Step 2 – Layering our design
Once we have our document set up properly, we need to create a bunch of layers (10 to be more precise) which will help us have a better overall control on our building process.
To do so, go to the Layers panel and set them up using the following names:
- sky scrappers
- first house
- third house
- second house
- fourth house
- fifth house
- street lights
Quick tip: if you’re wondering why some of the positions of the layers are inversed from a logical numeric stand point, you shouldn’t worry, as we have some elements that go over some of the houses which force us to position those layers on top.
Step 3 – building the sky scrapers
Now that we have everything set, we will start building our way up through each layer, locking all the ones that are not used and focusing mainly on the one at hand.
3.1. The first sky scraper
The first thing we will actually construct will be the background holding the sky scrapers.
First make sure you’re on the proper layer (sky scrapers) and using the Rectangle Tool (M) create a pinkish (#FFEBEB) 132 x 194px shape, which we will position towards the left of our Artboard using the following coordinates in the Transform panel:
- X: 156px
- Y: 459px
Once you have the shape positioned, we need to adjust its left top anchor point, by nudging it down a couple of pixels. To do so, grab the Direct Selection Tool (A) select it, and then go to Object > Transform > Move.
A quick pop up box should appear asking you to input values for either the Horizontal or Vertical position. We will type in 0 in the first field and 24 in the Vertical one.

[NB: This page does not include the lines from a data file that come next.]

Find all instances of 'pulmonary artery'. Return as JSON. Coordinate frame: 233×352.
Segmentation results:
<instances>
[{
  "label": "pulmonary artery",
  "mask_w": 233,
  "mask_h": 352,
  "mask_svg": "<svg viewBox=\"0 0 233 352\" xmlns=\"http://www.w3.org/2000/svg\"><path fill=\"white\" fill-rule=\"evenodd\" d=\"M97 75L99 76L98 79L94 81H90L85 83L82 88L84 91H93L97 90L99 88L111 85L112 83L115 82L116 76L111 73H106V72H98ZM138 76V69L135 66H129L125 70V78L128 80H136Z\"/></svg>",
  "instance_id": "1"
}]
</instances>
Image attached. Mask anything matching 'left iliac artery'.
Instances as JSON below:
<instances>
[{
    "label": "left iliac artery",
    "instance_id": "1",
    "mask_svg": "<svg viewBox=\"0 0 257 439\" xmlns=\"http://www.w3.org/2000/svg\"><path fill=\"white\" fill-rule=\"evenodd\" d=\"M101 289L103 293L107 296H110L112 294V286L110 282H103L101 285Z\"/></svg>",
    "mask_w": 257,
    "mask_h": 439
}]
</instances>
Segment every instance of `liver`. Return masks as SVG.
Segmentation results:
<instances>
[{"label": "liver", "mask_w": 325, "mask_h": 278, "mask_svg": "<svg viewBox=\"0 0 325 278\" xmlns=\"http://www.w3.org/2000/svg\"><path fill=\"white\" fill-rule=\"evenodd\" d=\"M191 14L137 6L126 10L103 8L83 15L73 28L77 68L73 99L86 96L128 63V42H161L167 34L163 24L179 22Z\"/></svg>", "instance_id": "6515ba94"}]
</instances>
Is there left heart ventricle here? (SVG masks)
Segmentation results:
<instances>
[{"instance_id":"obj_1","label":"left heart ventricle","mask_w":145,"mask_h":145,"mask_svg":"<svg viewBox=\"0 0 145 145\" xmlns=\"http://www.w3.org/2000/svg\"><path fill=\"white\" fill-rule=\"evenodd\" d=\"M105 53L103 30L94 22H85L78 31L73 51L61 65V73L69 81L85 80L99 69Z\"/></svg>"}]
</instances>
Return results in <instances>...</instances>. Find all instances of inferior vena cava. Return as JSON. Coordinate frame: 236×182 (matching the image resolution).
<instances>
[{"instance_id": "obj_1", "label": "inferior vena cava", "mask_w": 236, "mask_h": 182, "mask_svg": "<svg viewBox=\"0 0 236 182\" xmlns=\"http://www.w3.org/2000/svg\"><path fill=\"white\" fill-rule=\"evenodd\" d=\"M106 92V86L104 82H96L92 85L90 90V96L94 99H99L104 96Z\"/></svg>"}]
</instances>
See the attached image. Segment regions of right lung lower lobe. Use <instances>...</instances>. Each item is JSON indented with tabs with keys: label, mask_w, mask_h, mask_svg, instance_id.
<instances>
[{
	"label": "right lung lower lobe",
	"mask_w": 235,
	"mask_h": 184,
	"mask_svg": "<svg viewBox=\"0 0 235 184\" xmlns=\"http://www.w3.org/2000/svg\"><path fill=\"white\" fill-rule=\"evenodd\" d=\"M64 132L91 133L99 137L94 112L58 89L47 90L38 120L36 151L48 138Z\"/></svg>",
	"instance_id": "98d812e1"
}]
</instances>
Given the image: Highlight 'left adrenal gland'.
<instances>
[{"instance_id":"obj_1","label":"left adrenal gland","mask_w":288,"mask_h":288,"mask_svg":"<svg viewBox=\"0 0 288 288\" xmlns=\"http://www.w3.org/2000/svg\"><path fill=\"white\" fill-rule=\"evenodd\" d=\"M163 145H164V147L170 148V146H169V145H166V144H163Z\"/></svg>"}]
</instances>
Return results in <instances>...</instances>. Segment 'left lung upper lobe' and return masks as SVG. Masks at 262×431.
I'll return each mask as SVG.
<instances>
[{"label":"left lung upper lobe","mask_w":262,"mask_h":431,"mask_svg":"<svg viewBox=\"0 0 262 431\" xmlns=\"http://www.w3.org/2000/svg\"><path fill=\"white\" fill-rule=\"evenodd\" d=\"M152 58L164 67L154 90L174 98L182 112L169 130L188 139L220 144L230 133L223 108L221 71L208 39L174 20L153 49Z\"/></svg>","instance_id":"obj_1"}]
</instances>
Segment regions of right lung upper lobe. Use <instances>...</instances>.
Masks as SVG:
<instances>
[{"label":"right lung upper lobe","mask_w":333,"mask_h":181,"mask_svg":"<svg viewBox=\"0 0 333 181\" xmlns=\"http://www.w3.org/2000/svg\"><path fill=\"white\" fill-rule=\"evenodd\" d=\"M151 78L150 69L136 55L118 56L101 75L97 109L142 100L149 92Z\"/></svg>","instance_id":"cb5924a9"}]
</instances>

As you can see our left corner is now positioned slightly lower, which is exactly where we want it.
Create another 90 x 92px rectangle, position it (X: 147px, Y: 338px) and then using the same trick with the Move tool, lower its top right anchor point by about 38px.

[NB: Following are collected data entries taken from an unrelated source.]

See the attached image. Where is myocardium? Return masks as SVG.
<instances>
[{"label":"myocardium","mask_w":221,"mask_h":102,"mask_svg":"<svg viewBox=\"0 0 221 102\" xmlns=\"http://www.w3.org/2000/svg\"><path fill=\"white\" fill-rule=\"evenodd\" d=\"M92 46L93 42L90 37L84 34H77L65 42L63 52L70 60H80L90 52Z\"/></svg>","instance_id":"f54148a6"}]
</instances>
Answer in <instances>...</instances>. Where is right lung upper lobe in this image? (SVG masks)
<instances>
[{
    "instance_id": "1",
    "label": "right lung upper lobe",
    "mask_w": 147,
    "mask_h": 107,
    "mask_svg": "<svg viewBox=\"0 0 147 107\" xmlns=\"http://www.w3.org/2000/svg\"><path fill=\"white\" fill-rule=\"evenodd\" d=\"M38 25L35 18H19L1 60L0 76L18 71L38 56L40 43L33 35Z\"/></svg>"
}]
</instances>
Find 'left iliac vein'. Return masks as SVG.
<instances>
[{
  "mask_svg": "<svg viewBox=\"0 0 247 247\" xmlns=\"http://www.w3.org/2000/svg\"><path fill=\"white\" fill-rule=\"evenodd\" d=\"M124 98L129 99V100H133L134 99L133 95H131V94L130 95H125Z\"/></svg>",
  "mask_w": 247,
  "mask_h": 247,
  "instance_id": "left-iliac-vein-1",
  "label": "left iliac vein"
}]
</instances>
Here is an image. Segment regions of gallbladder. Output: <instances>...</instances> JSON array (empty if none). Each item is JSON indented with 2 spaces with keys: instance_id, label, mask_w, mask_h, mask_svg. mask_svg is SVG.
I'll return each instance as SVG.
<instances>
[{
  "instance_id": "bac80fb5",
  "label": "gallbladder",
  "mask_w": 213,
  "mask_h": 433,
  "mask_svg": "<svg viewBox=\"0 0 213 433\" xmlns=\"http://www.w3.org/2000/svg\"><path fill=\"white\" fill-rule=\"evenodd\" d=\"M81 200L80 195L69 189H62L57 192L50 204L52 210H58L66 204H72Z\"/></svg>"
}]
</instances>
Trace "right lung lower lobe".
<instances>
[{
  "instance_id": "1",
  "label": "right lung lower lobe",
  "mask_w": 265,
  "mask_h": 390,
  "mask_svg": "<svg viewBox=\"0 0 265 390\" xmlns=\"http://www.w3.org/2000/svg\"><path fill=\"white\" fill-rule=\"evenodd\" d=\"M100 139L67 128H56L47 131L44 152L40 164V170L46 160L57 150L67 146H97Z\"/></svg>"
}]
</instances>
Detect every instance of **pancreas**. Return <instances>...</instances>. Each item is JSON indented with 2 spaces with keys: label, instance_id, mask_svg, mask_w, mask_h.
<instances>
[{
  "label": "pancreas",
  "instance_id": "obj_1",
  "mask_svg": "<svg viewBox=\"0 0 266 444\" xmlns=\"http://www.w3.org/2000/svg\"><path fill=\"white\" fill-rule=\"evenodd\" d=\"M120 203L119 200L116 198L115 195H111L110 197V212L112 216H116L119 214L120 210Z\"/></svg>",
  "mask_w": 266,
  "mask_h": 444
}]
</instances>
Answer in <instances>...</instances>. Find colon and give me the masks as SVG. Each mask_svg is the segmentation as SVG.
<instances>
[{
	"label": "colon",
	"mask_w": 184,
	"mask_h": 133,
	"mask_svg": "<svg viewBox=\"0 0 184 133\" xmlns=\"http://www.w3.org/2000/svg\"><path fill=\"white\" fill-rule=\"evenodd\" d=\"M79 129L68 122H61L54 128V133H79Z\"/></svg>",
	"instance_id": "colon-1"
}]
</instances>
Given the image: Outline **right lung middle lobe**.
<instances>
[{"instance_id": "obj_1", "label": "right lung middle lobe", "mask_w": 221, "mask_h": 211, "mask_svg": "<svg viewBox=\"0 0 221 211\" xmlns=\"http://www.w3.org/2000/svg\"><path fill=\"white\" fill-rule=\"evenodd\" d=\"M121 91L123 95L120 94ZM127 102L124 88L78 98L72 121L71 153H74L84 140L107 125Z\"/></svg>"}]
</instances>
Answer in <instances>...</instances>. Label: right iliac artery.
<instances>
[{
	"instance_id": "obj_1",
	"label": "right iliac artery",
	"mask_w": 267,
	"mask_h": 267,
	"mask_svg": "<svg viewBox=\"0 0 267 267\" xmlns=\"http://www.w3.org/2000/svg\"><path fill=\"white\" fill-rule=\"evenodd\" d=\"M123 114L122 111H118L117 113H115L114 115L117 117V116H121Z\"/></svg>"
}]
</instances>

With both of the created objects selected, use Pathfinder’s Unite function to combine them into one shape.
Next, we want to add the top antenna, by creating a 4 x 48px rectangle, and positioning it using these coordinates:
- X: 114px
- Y: 276px
You can either group the antenna or unite it, depending on whether you want to leave it or not, so it’s all up to you.

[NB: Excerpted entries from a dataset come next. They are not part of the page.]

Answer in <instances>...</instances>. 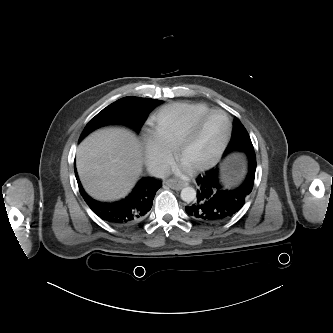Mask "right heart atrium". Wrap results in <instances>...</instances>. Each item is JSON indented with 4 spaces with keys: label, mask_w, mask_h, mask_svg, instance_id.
I'll return each mask as SVG.
<instances>
[{
    "label": "right heart atrium",
    "mask_w": 333,
    "mask_h": 333,
    "mask_svg": "<svg viewBox=\"0 0 333 333\" xmlns=\"http://www.w3.org/2000/svg\"><path fill=\"white\" fill-rule=\"evenodd\" d=\"M144 155L149 169L155 175H162L172 162V151L154 133L144 139Z\"/></svg>",
    "instance_id": "right-heart-atrium-1"
}]
</instances>
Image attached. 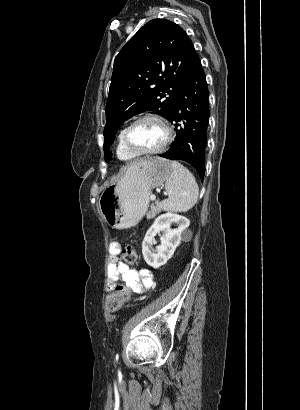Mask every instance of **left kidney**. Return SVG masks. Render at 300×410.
Returning <instances> with one entry per match:
<instances>
[{
	"label": "left kidney",
	"mask_w": 300,
	"mask_h": 410,
	"mask_svg": "<svg viewBox=\"0 0 300 410\" xmlns=\"http://www.w3.org/2000/svg\"><path fill=\"white\" fill-rule=\"evenodd\" d=\"M172 224L176 225L174 229L171 228ZM189 224L188 218L178 214L164 213L158 216L142 242V254L146 263L155 269L165 265L181 243V235ZM160 232L161 245L154 249V237Z\"/></svg>",
	"instance_id": "obj_1"
}]
</instances>
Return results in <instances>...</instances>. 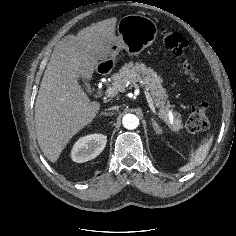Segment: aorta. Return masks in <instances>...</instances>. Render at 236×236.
I'll return each mask as SVG.
<instances>
[{
	"mask_svg": "<svg viewBox=\"0 0 236 236\" xmlns=\"http://www.w3.org/2000/svg\"><path fill=\"white\" fill-rule=\"evenodd\" d=\"M122 124L126 129L133 130L138 127L139 119L134 114H125L122 119Z\"/></svg>",
	"mask_w": 236,
	"mask_h": 236,
	"instance_id": "762f6f07",
	"label": "aorta"
}]
</instances>
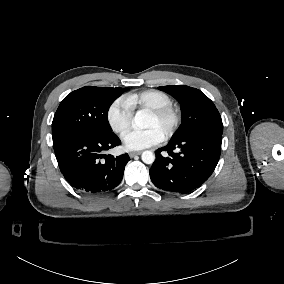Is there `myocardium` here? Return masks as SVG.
<instances>
[{"label":"myocardium","instance_id":"f54148a6","mask_svg":"<svg viewBox=\"0 0 284 284\" xmlns=\"http://www.w3.org/2000/svg\"><path fill=\"white\" fill-rule=\"evenodd\" d=\"M150 114L157 119H165L167 121V129L163 135V140H169L179 126L180 117L178 111L171 105L152 109Z\"/></svg>","mask_w":284,"mask_h":284}]
</instances>
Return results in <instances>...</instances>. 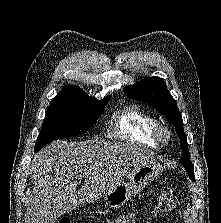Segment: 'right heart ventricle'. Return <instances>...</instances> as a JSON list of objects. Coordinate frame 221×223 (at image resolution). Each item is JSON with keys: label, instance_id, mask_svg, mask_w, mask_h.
<instances>
[{"label": "right heart ventricle", "instance_id": "e07e8e85", "mask_svg": "<svg viewBox=\"0 0 221 223\" xmlns=\"http://www.w3.org/2000/svg\"><path fill=\"white\" fill-rule=\"evenodd\" d=\"M157 123V118L151 112L139 105L130 104L112 114L109 121V136L158 148L159 144L151 136Z\"/></svg>", "mask_w": 221, "mask_h": 223}]
</instances>
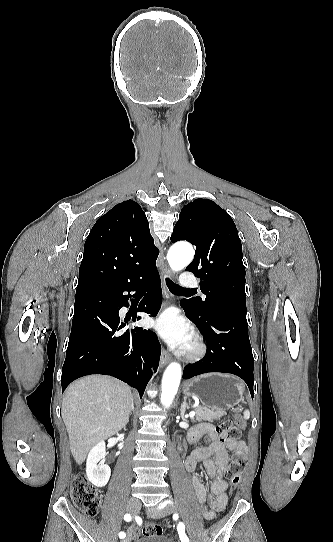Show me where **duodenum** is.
I'll return each mask as SVG.
<instances>
[{
    "label": "duodenum",
    "instance_id": "duodenum-1",
    "mask_svg": "<svg viewBox=\"0 0 333 542\" xmlns=\"http://www.w3.org/2000/svg\"><path fill=\"white\" fill-rule=\"evenodd\" d=\"M197 438H198V436H197L196 434L190 433V434L188 435V440H189L190 442H193V441L196 440Z\"/></svg>",
    "mask_w": 333,
    "mask_h": 542
}]
</instances>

To finish up our first sky scraper, we need to add some windows to it. Grab the Rectangle Tool (M) and create a 10 x 10px square (#FCDEDE), and position it as follows:
- X: 108px
- Y: 404px
We now have our first window element, which we will duplicate four times so that we will end up with 5 objects which we will Vertically Align at about 14px from one another using the Align panel.
First create the duplicates by either selecting and then holding down Alt while dragging to the left (four times) or by using the copy (Ctrl + C) paste (Ctrl + F) method.
Once you have all five of them, select them, and then after clicking on the first element on the left to define it as the Key Object, use the Vertical Align Center and Horizontal Distribute Space as follows:
With all of the windows selected, press Ctrl + G to group them, and then five copies which we will position towards the bottom at about 10px from one another.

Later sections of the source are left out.